Data scientists are in high demand these days. Everyone seems to be hiring a team of data scientists, yet many are still not quite sure what data science is all about, and what skill set they need to look for in a data scientist to build a stellar Hadoop data science team. We at Hortonworks believe data science is an evolving discipline that will continue to grow in demand in the coming years, especially with the growth of Hadoop adoption. This role requires experience and knowledge in math, statistics and machine learning, programming and scripting, as well as visualization techniques.

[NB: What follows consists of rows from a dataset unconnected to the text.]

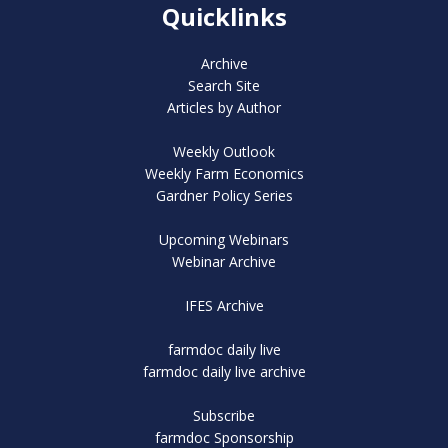
Quicklinks
Archive
Search Site
Articles by Author
Weekly Outlook
Weekly Farm Economics
Gardner Policy Series
Upcoming Webinars
Webinar Archive
IFES Archive
farmdoc daily live
farmdoc daily live archive
Subscribe
farmdoc Sponsorship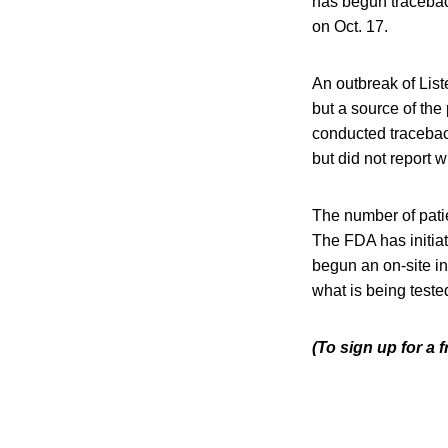
has begun traceback
on Oct. 17.
An outbreak of List
but a source of th
conducted traceback
but did not report 
The number of patie
The FDA has initiat
begun an on-site in
what is being teste
(To sign up for a 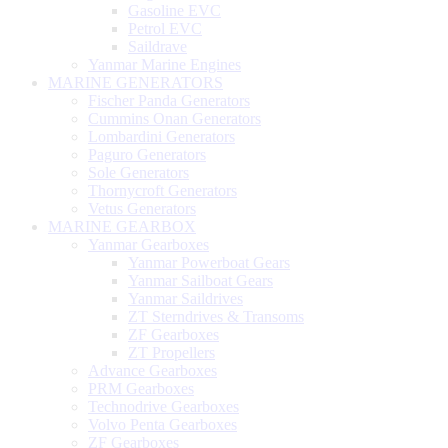
Gasoline EVC
Petrol EVC
Saildrave
Yanmar Marine Engines
MARINE GENERATORS
Fischer Panda Generators
Cummins Onan Generators
Lombardini Generators
Paguro Generators
Sole Generators
Thornycroft Generators
Vetus Generators
MARINE GEARBOX
Yanmar Gearboxes
Yanmar Powerboat Gears
Yanmar Sailboat Gears
Yanmar Saildrives
ZT Sterndrives & Transoms
ZF Gearboxes
ZT Propellers
Advance Gearboxes
PRM Gearboxes
Technodrive Gearboxes
Volvo Penta Gearboxes
ZF Gearboxes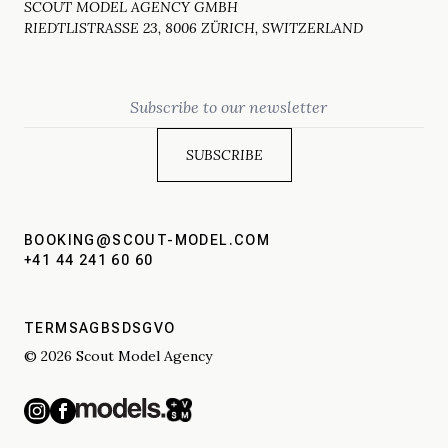
SCOUT MODEL AGENCY GMBH
RIEDTLISTRASSE 23, 8006 ZÜRICH, SWITZERLAND
Email
BOOKING@SCOUT-MODEL.COM
+41 44 241 60 60
TERMS
AGBS
DSGVO
© 2026 Scout Model Agency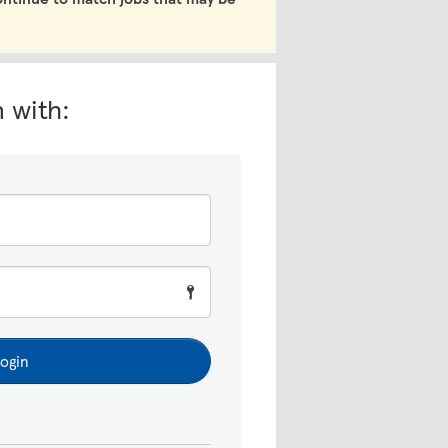
n with:
ogin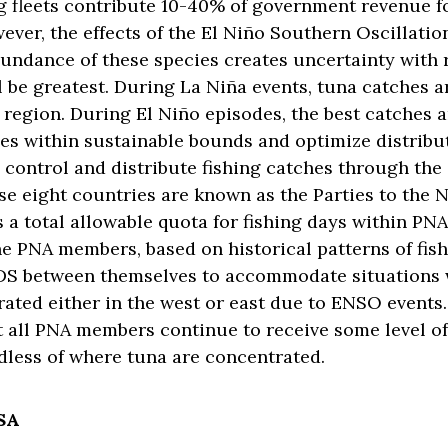
ng fleets contribute 10-40% of government revenue f
ever, the effects of the El Niño Southern Oscillatio
bundance of these species creates uncertainty with
ll be greatest. During La Niña events, tuna catches a
 region. During El Niño episodes, the best catches 
hes within sustainable bounds and optimize distrib
s control and distribute fishing catches through the
se eight countries are known as the Parties to the
 a total allowable quota for fishing days within PNA
e PNA members, based on historical patterns of fis
VDS between themselves to accommodate situations 
ated either in the west or east due to ENSO events
t all PNA members continue to receive some level of
rdless of where tuna are concentrated.
CSA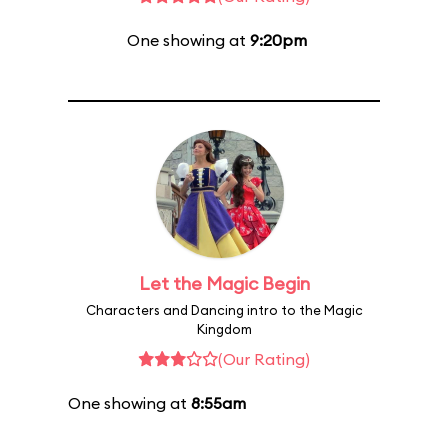
One showing at
9:20pm
Let the Magic Begin
Characters and Dancing intro to the Magic
Kingdom
(Our Rating)
One showing at
8:55am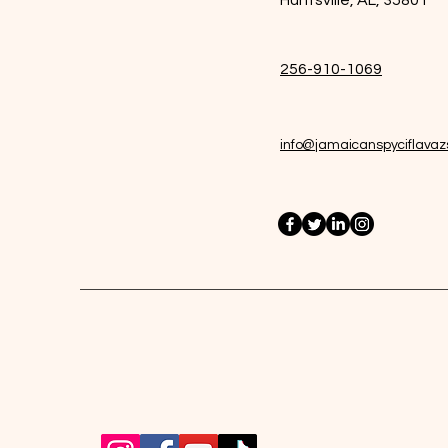
256-910-1069
info@jamaicanspyciflava
Jamaican Spyci Flavazs Inc.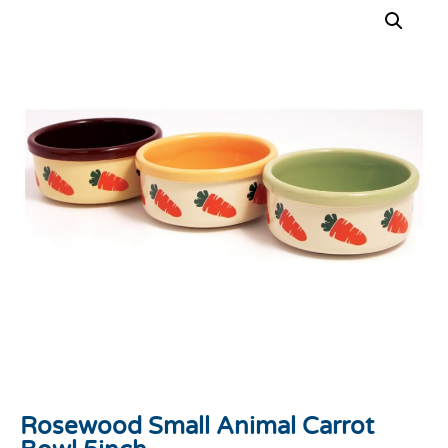
Rosewood Small Animal Carrot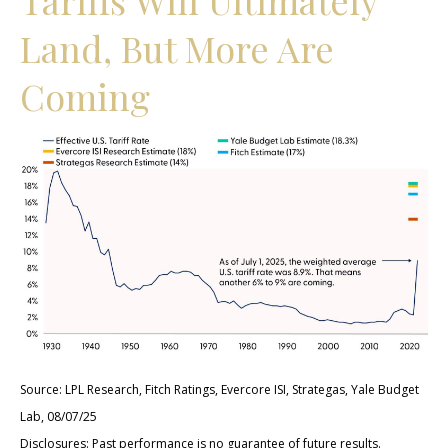
Land, But More Are
Coming
Source: LPL Research, Fitch Ratings, Evercore ISI, Strategas, Yale Budget
Lab, 08/07/25
Disclosures: Past performance is no guarantee of future results.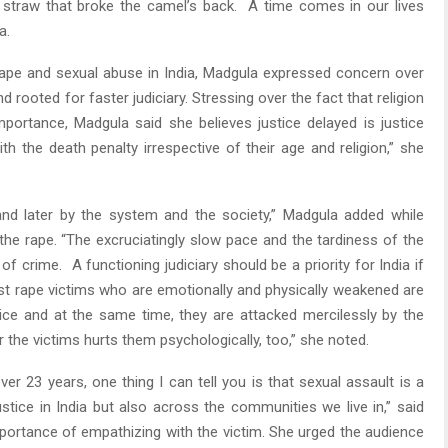
 straw that broke the camel’s back. A time comes in our lives
a.
d rape and sexual abuse in India, Madgula expressed concern over
rooted for faster judiciary. Stressing over the fact that religion
portance, Madgula said she believes justice delayed is justice
h the death penalty irrespective of their age and religion,” she
 and later by the system and the society,” Madgula added while
 the rape. “The excruciatingly slow pace and the tardiness of the
 of crime. A functioning judiciary should be a priority for India if
 rape victims who are emotionally and physically weakened are
ice and at the same time, they are attacked mercilessly by the
 the victims hurts them psychologically, too,” she noted.
er 23 years, one thing I can tell you is that sexual assault is a
stice in India but also across the communities we live in,” said
portance of empathizing with the victim. She urged the audience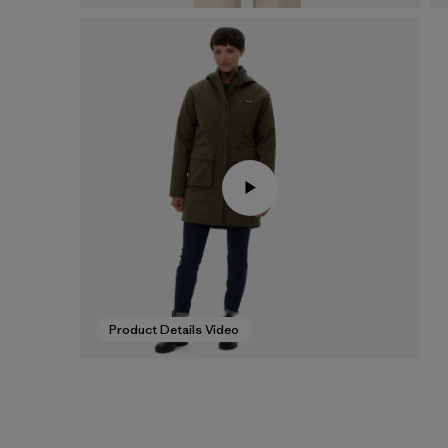
Product Details Video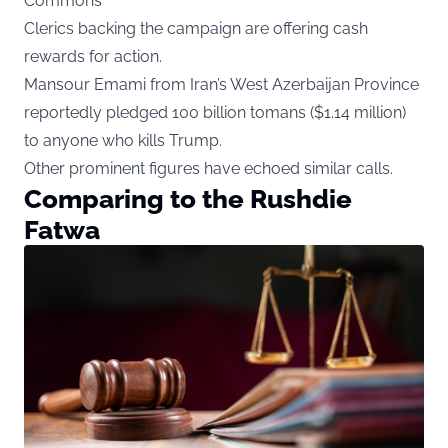
Commons
Clerics backing the campaign are offering cash
rewards for action.
Mansour Emami from Iran’s West Azerbaijan Province
reportedly pledged 100 billion tomans ($1.14 million)
to anyone who kills Trump.
Other prominent figures have echoed similar calls.
Comparing to the Rushdie
Fatwa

We tend to think of the data scientist role as a continuum of skills:
Software engineers really enjoy crafting new production-grade software systems, that are testable and maintainable, secure and scale well. Some of those software engineers specialize in working with data. They tend to be highly skilled in technologies like SQL, Hadoop, HIVE/PIG and Map-reduce, and excel at building production quality data pipelines. We call those “data engineers”.
Research scientists focus on academic research in machine learning and statistical techniques, creating brand new algorithms like support vector machines and deep learning, and prove theoretical properties of such algorithms. Applied scientists are those research scientists who thrive on solving real world problems with real data. They are very good at applying state-of-the-art algorithms and techniques to real world data.
The data scientist role combines the skill set and experience of a data engineer with that of the applied scientist. It is quite difficult to find good data scientists, because the combination of all these skills and interests are rarely found in a single person.“Okay, okay, I understand it’s hard to find good data scientists”, you may say, “but I still need to complete my data projects, what should I do?” One option might be to train data engineers to be experts in math, statistics and applied science. Or maybe hire applied scientists and train them to be good software engineers. In my experience that approach has limited success, because good software engineers may not be as good in applied science, or may not be interested to shift their career in that direction. And vice versa.
Instead, simply build a Hadoop data science team that combines data engineers and applied scientists, working in tandem to build your data products. Back when I was at Yahoo!, that’s exactly the structure we had: applied scientists working together with data engineers to build large-scale computational advertising systems.